Work to be completed
Count the lines below that contain the word "status" and give only that number.

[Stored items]

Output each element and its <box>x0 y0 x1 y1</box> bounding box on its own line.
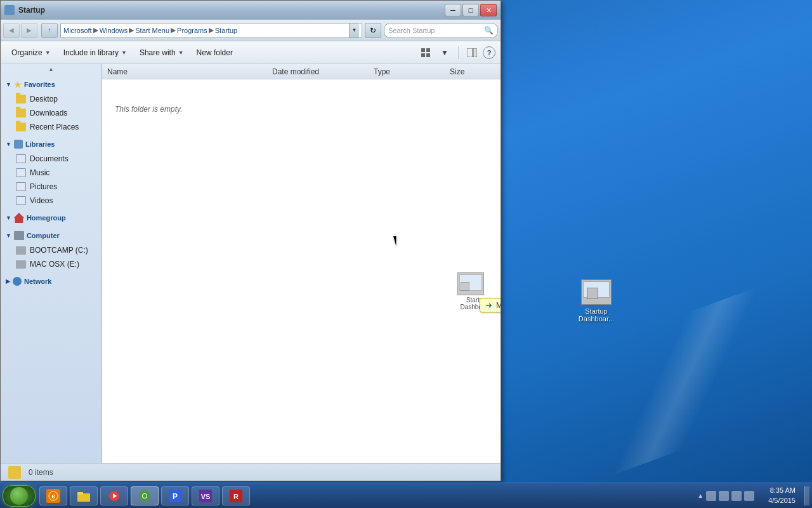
homegroup-icon <box>14 213 24 223</box>
share-with-button[interactable]: Share with ▼ <box>134 44 190 62</box>
sidebar-item-music[interactable]: Music <box>1 166 102 180</box>
libraries-arrow-icon: ▼ <box>6 141 11 147</box>
column-header-date[interactable]: Date modified <box>272 67 374 76</box>
close-button[interactable]: ✕ <box>480 4 497 17</box>
back-button[interactable]: ◀ <box>3 23 20 38</box>
svg-point-14 <box>143 494 147 498</box>
file-list: Name Date modified Type Size This folder… <box>102 64 501 463</box>
sidebar-network-header[interactable]: ▶ Network <box>1 274 102 289</box>
sidebar-section-network: ▶ Network <box>1 274 102 289</box>
sidebar-section-favorites: ▼ ★ Favorites Desktop Downloads Recent P… <box>1 77 102 134</box>
network-arrow-icon: ▶ <box>6 278 10 284</box>
sidebar-macosx-label: MAC OSX (E:) <box>30 260 79 269</box>
libraries-label: Libraries <box>25 140 55 148</box>
taskbar-item-paint[interactable]: P <box>161 486 189 505</box>
include-in-library-button[interactable]: Include in library ▼ <box>58 44 133 62</box>
pictures-icon <box>16 182 26 191</box>
view-options-button[interactable] <box>417 44 434 61</box>
breadcrumb-windows[interactable]: Windows <box>100 27 128 34</box>
taskbar-item-chrome[interactable] <box>131 486 159 505</box>
sidebar-item-downloads[interactable]: Downloads <box>1 106 102 120</box>
computer-label: Computer <box>27 232 60 239</box>
system-tray: ▲ <box>692 491 759 501</box>
clock-time: 8:35 AM <box>768 486 796 495</box>
breadcrumb-microsoft[interactable]: Microsoft <box>63 27 92 34</box>
downloads-folder-icon <box>16 109 26 117</box>
clock[interactable]: 8:35 AM 4/5/2015 <box>763 486 801 505</box>
computer-arrow-icon: ▼ <box>6 232 11 239</box>
breadcrumb-startup[interactable]: Startup <box>215 27 237 34</box>
taskbar-item-ie[interactable]: e <box>39 486 67 505</box>
folder-icon <box>77 489 91 503</box>
sidebar-item-bootcamp[interactable]: BOOTCAMP (C:) <box>1 243 102 257</box>
move-to-startup-tooltip: ➜ Move to Startup <box>480 298 501 312</box>
svg-rect-5 <box>473 48 477 57</box>
sidebar-libraries-header[interactable]: ▼ Libraries <box>1 137 102 152</box>
maximize-button[interactable]: □ <box>462 4 479 17</box>
sidebar-homegroup-header[interactable]: ▼ Homegroup <box>1 210 102 225</box>
column-header-size[interactable]: Size <box>450 67 501 76</box>
search-icon[interactable]: 🔍 <box>484 26 494 35</box>
sidebar: ▲ ▼ ★ Favorites Desktop Downloads <box>1 64 102 463</box>
organize-button[interactable]: Organize ▼ <box>6 44 56 62</box>
organize-dropdown-arrow: ▼ <box>45 50 51 56</box>
sidebar-computer-header[interactable]: ▼ Computer <box>1 228 102 243</box>
refresh-button[interactable]: ↻ <box>365 23 381 38</box>
search-placeholder: Search Startup <box>388 27 484 34</box>
desktop-icon-image <box>581 279 612 305</box>
sidebar-item-pictures[interactable]: Pictures <box>1 180 102 194</box>
help-button[interactable]: ? <box>483 46 495 59</box>
main-content: ▲ ▼ ★ Favorites Desktop Downloads <box>1 64 501 463</box>
sidebar-downloads-label: Downloads <box>30 109 67 117</box>
explorer-window: Startup ─ □ ✕ ◀ ▶ ↑ Microsoft ▶ Windows … <box>0 0 501 481</box>
desktop-icon-startup-dashboard[interactable]: Startup Dashboar... <box>571 279 622 323</box>
window-icon <box>4 5 15 15</box>
forward-button[interactable]: ▶ <box>21 23 37 38</box>
taskbar-item-media[interactable] <box>100 486 128 505</box>
taskbar-item-folder[interactable] <box>70 486 98 505</box>
taskbar: e <box>0 483 812 508</box>
network-icon <box>13 277 22 286</box>
favorites-label: Favorites <box>24 81 55 88</box>
sidebar-item-videos[interactable]: Videos <box>1 194 102 208</box>
drag-ghost-image <box>457 272 484 295</box>
title-bar: Startup ─ □ ✕ <box>1 1 501 20</box>
breadcrumb-startmenu[interactable]: Start Menu <box>135 27 169 34</box>
sidebar-item-documents[interactable]: Documents <box>1 152 102 166</box>
taskbar-item-vs[interactable]: VS <box>192 486 219 505</box>
taskbar-right: ▲ 8:35 AM 4/5/2015 <box>692 486 809 505</box>
address-dropdown-arrow[interactable]: ▼ <box>349 23 359 38</box>
sidebar-item-macosx[interactable]: MAC OSX (E:) <box>1 257 102 271</box>
systray-icon-3 <box>731 491 742 501</box>
sidebar-item-desktop[interactable]: Desktop <box>1 92 102 106</box>
systray-expand[interactable]: ▲ <box>697 492 704 499</box>
start-button[interactable] <box>3 485 36 507</box>
column-header-name[interactable]: Name <box>107 67 272 76</box>
minimize-button[interactable]: ─ <box>445 4 461 17</box>
view-dropdown-arrow[interactable]: ▼ <box>436 44 453 61</box>
address-bar[interactable]: Microsoft ▶ Windows ▶ Start Menu ▶ Progr… <box>60 23 362 38</box>
preview-pane-button[interactable] <box>464 44 480 61</box>
show-desktop-button[interactable] <box>804 486 809 505</box>
sidebar-item-recent-places[interactable]: Recent Places <box>1 120 102 134</box>
sidebar-section-libraries: ▼ Libraries Documents Music Pictures <box>1 137 102 208</box>
drag-ghost-shortcut-overlay <box>461 282 469 291</box>
up-button[interactable]: ↑ <box>41 23 58 38</box>
toolbar: Organize ▼ Include in library ▼ Share wi… <box>1 41 501 64</box>
taskbar-item-ruby[interactable]: R <box>222 486 250 505</box>
sidebar-favorites-header[interactable]: ▼ ★ Favorites <box>1 77 102 92</box>
documents-icon <box>16 154 26 163</box>
sidebar-expand-arrow[interactable]: ▲ <box>1 64 102 74</box>
breadcrumb-programs[interactable]: Programs <box>177 27 207 34</box>
column-header-type[interactable]: Type <box>374 67 450 76</box>
navigation-bar: ◀ ▶ ↑ Microsoft ▶ Windows ▶ Start Menu ▶… <box>1 20 501 41</box>
svg-text:P: P <box>173 492 178 501</box>
search-box[interactable]: Search Startup 🔍 <box>384 23 498 38</box>
new-folder-button[interactable]: New folder <box>191 44 239 62</box>
svg-rect-2 <box>421 53 425 57</box>
sidebar-desktop-label: Desktop <box>30 95 58 104</box>
status-folder-icon <box>8 466 21 479</box>
status-bar: 0 items <box>1 463 501 481</box>
sidebar-bootcamp-label: BOOTCAMP (C:) <box>30 246 88 255</box>
clock-date: 4/5/2015 <box>768 496 796 505</box>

Written response
2